Courtesy of Artnet.

Welcome to the Art Angle, a podcast from Artnet News that delves into the places where the art world meets the real world, bringing each week’s biggest story down to earth. Join host Andrew Goldstein every week for an in-depth look at what matters most in museums, the art market, and much more with input from our own writers and editors as well as artists, curators, and other top experts in the field.

 

 

There’s a buzzy new museum taking over New York, and it boasts the types of specs that would make competitors drool. Now housed in a prime 25,000-square-foot building in the hip SoHo neighborhood, this fresh destination has welcomed more than 1.5 million visitors since it launched as a pop-up back in 2016, and its $39 ticket price is higher than any major museum in America. But it’s not the Museum of Modern Art… or a traditional art museum at all. It’s the Museum of Ice Cream.

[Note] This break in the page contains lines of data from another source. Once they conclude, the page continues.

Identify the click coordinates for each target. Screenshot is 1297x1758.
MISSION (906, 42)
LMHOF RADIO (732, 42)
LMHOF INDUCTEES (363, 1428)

This magical cash cow—last year, venture capitalists valued it at more than $200 million—is a tour de force in the realm of the experience economy. It has spawned throngs of imitators hoping to replicate what co-founders Maryellis Bunn and Manish Vora have termed an “experium,” or an attraction that combines a memorable (and Instagrammable) in-person “experience” with the cultural enrichment of a classical museum (or some of it, anyway). Instead of art on pedestals or in gilded frames, the MOIC presents visitors with a giant pool filled with plastic sprinkles, an ice-cream-themed slide traversing three floors, and many more sweet visual treats. Instead of erudite texts penned by a curator or academic, the walls next to the various sights boast QR-codes that allow visitors to access branded selfie filters. You get the picture.

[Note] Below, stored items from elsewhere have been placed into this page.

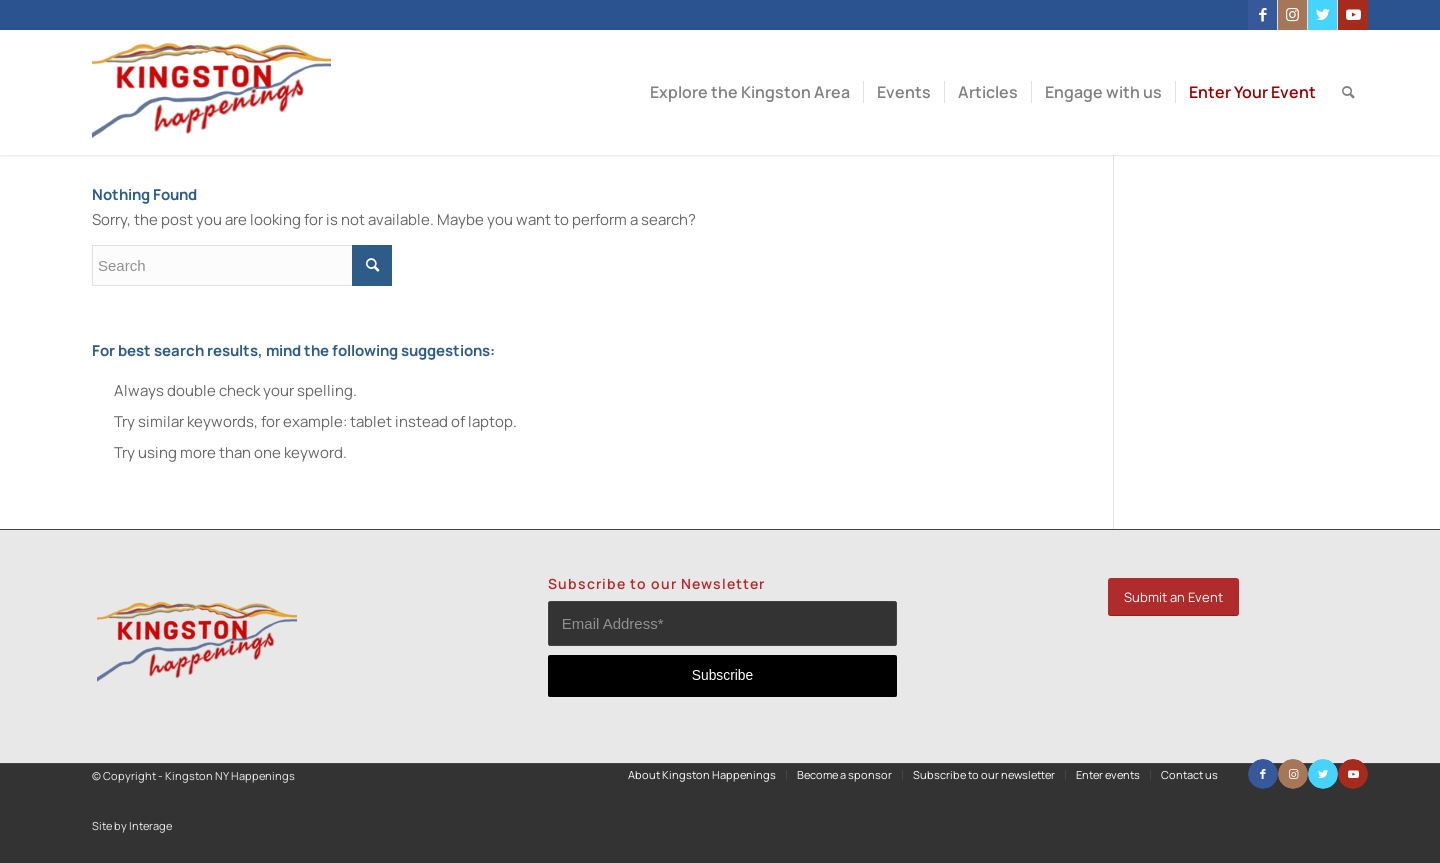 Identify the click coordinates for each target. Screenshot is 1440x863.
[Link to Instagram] (1292, 15)
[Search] (1348, 92)
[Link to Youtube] (1353, 15)
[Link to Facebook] (1262, 15)
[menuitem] (750, 92)
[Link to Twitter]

For this week’s episode of the Art Angle, Artnet News national art critic Ben Davis braved the Presidents’ Day weekend crowds to get a taste of the MOIC’s hot-pink environments and oh-so-cool installations so he could report back with his impressions. As he identified back in 2016, Bunn and Vora’s creation is one of the attractions luring visitors across demographics into a stampede toward what he calls “Big Fun Art“: immersive, flashy spectacles that prize social interaction over personal edification. So what does the Museum of Ice Cream’s four years (and counting) of resounding success signal for the future of museums and cultural attractions on a wider scale? Is this the solidification of a sugar-spun phenomenon, or will this trend be licked before too long?